FED is not losing grip on inflation! It not only lost ! FED is the driver of inflation Train 🚆!
Lmao consumers will save the markets when you have Amazon and Apple saying inflation is negatively effecting consumer growth. And what was GDP again? Oh yeah like 2% missing expectations by a landslide. Mhmm suuuuure consumers will save the market when we cant even buy a house anymore and a mid-level basic commuter car costs more than some houses. Desperate attempt to pump here. Pathetic author.
Fed is betting on workforce expansion without continued wage inflation. Not going to happen anytime soon.
a loaf of bread costing $100 is gonna irate a good number of people...
by the end, consumers will pay for inflagtion so priniting more money now
let's go Brandon
Dont look at the giant hole in the roof… just think of it as a beautiful window!

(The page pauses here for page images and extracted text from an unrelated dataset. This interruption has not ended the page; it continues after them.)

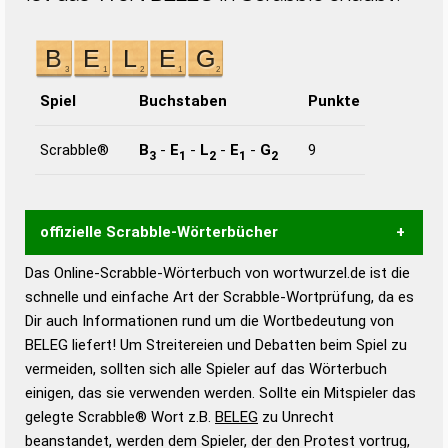
Spiel
Buchstaben
Punkte
Scrabble®
B
-
E
-
L
-
E
-
G
9
3
1
2
1
2
offizielle Scrabble-Wörterbücher
Das Online-Scrabble-Wörterbuch von wortwurzel.de ist die
Wortwurzel liefert mit Hilfe eines semantischen
schnelle und einfache Art der Scrabble-Wortprüfung, da es
Wortanalyse-Algorithmus gute Anhaltspunkte zu
Dir auch Informationen rund um die Wortbedeutung von
Wortbedeutung, Worttrennung und Wortform, um die
BELEG liefert! Um Streitereien und Debatten beim Spiel zu
Gültigkeit eines Wortes für das Scrabble-Spiel zu
vermeiden, sollten sich alle Spieler auf das Wörterbuch
bestimmen!
zugelassene Turnier Scrabble-
einigen, das sie verwenden werden. Sollte ein Mitspieler das
Wörterbücher sind:
gelegte Scrabble® Wort z.B.
BELEG
zu Unrecht
beanstandet, werden dem Spieler, der den Protest vortrug,
Duden – Standardwerk in 12 Bänden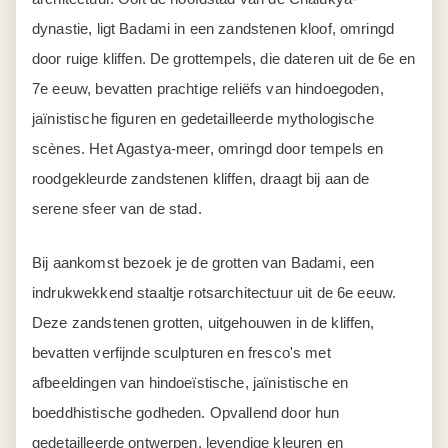
dynastie, ligt Badami in een zandstenen kloof, omringd
door ruige kliffen. De grottempels, die dateren uit de 6e en
7e eeuw, bevatten prachtige reliëfs van hindoegoden,
jaïnistische figuren en gedetailleerde mythologische
scènes. Het Agastya-meer, omringd door tempels en
roodgekleurde zandstenen kliffen, draagt bij aan de
serene sfeer van de stad.
Bij aankomst bezoek je de grotten van Badami, een
indrukwekkend staaltje rotsarchitectuur uit de 6e eeuw.
Deze zandstenen grotten, uitgehouwen in de kliffen,
bevatten verfijnde sculpturen en fresco's met
afbeeldingen van hindoeïstische, jaïnistische en
boeddhistische godheden. Opvallend door hun
gedetailleerde ontwerpen, levendige kleuren en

I've stopped buying not because I don't have the money but because I refuse to pay the amount they are asking for things. I can imagine many many others are doing the same. The consumer needs cheap stuff to keep on buying otherwise they will selectively buy which is not good for us and bond traders are likely right.
and markets closed at record highs, go figure.
160B needs to go somewhere, when that goes away so will this insane market
Stagflation here we come. No products on shelves. High cost for what you want you cant find it
products are always on shelves but none can buy, the little money they speculatived under bubble system is not enough to pay a bills
consumer spending of last Biden checks, keep the faith
Meta is coming be afraid. The robot drones are coming. Meta is gonna rule the world and how you think, and what you think.
Demand is extremely strong in the U.S. […] this kind of momentum is going to push the economy,” according to Ren. “I see zero risk of a recession in the next 12-to-18 months.” Right.
Waiting for the trillion dollar coin to hold in my pocket so inflation makes it worth 6 cents. Remember zimbobwe.
Single reason. Madness by too many printed bills.
hi
They just add a few zeros to the treasury's computer.